2 March 2018 | Sergey Bludov
Crowdsourced Data: Actionable Insights or Distorted Information?
"People outside should be seen as part of your system rather than customers or complainers. They are people who work with you. You have to be transparent and more open. If you have the culture in place and the process is in place, then you can succeed." - Paul Sloane, author of "A Guide to Open Innovation and Crowdsourcing"
Consumers generate 500 million Tweets and 6 billion Facebook "likes" per day. Clearly, we are living in an unprecedented era of public opinion sharing. But this reality goes far beyond the social media gazing that many people engage in to pass the time. The mammoth quantity of crowdsourced data being generated is increasingly harnessed by the media industry to gain incredible insights and sophisticated projections about the rapidly-evolving preferences and expectations of the modern consumer.
There are a vast range of potential use cases for crowdsourced data. Journalism crowdsourcing holds the ability to change the manner in which information is reported to the general public. Generally, crowdsourcing in journalism refers to a specific call-out for action, whether in an unstructured format, such as an open invitation to vote or contact a journalist with information, to structured inquiries seeking responses to a specific request. Although this concept is relatively new, many benefits are already clear. The enhanced ability to accurately follow breaking news stories in real-time via crowdsourced data allows journalists to convey important information to the masses at remarkable speeds. And when it comes to news that is less time-sensitive, crowdsourcing provides newsrooms with the means to build audience entry points at every stage of the process, from assigning stories to data mining, and from utilizing specialized expertise to generate content all the way to continuing engagement through post-publication conversations.

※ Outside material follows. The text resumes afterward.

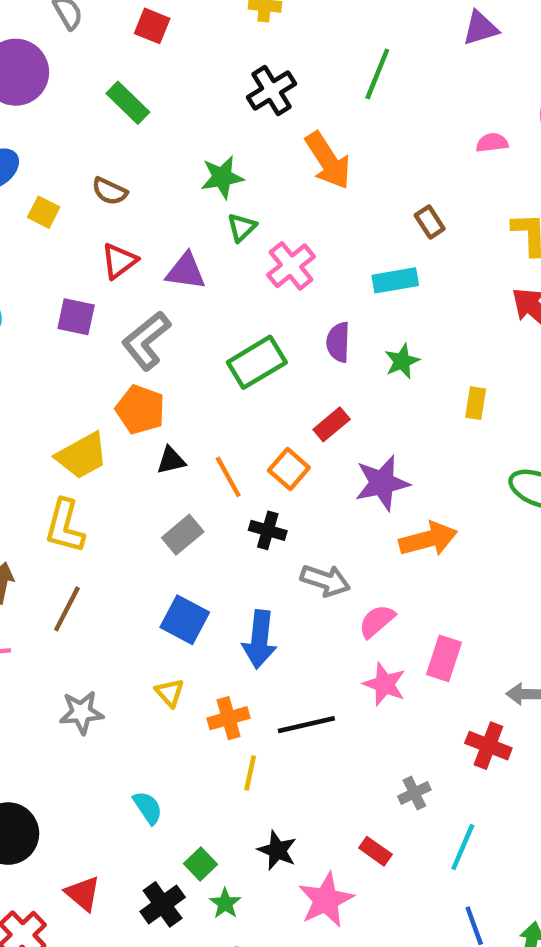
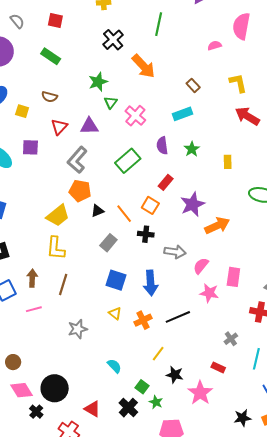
purple square: (76, 317) -> (30, 147), moved
yellow line: (250, 773) -> (158, 354), moved, turned 35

Although it may initially seem surprising, a growing number of publishers are discovering value in crowdsourcing content. Born of the self-publishing movement, it provides an open forum for authors' works while using readers as a filter for both quality and market testing. Part of the concept is that adopting crowdsourcing platforms will empower readers and authors, thereby reducing the move to platforms that are strictly self-publishing.
And the value of crowdsourced data goes far beyond the aforementioned examples. From improving traffic flow via Waze to companies seeking innovative solutions for existing products and technologies, such as Samsung, crowdsourcing carries the potential to radically alter the way we conduct business and our daily lives.
A myriad of platforms utilizing crowdsourced data have been introduced, such as Grasswire, which provides first-hand and verified information crowdsourced from Twitter users in real-time, and Project Agos, created with the goal of improving responses before, during, and after typhoons and other natural disasters. Newzulu is another fascinating app, described as "a community of over 150,000 professional and citizen journalists who share and break news to the world as it happens." And while these platforms manage the data, they would cease to be useful without the input of those who supply the information.
But wait, is crowdsourcing all positive?
Unfortunately, no. As is the case in any scenario involving information garnered from largely anonymous sources, weeding out the true data from that which has been uploaded for ulterior motives or is simply incorrect is the challenge, and achieving accuracy isn't easy. A well-known example of this problem occurred with Yelp when the company came to realize that some businesses were hiring people to write positive reviews, thereby significantly interfering with the value of the data.
However, correctly applying the right data management tools can relieve this problem, with a focus on assessing the quality and authenticity of information during the analysis phase. With comprehensive tools in place to ensure that the highest possible percentage of input being used is accurate, crowdsourced data holds the key to a new world of innovations in the media industry.